(Task instructions): The lines needed are those below that contain the word "person"; copy each one.

(Stored data entries)
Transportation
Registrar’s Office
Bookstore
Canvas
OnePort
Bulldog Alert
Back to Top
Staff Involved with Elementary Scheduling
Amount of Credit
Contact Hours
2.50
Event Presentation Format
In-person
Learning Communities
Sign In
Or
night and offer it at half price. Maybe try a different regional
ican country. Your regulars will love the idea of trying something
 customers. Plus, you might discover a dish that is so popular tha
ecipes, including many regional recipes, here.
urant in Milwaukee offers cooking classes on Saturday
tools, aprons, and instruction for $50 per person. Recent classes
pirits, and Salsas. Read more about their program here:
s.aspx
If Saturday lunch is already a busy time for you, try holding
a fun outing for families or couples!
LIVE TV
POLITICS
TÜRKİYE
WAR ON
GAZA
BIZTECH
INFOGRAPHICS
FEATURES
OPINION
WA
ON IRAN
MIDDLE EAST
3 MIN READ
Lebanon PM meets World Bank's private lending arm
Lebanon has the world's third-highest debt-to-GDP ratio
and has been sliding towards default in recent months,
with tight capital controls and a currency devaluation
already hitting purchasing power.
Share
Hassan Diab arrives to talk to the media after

(Result):
In-person
tools, aprons, and instruction for $50 per person. Recent classes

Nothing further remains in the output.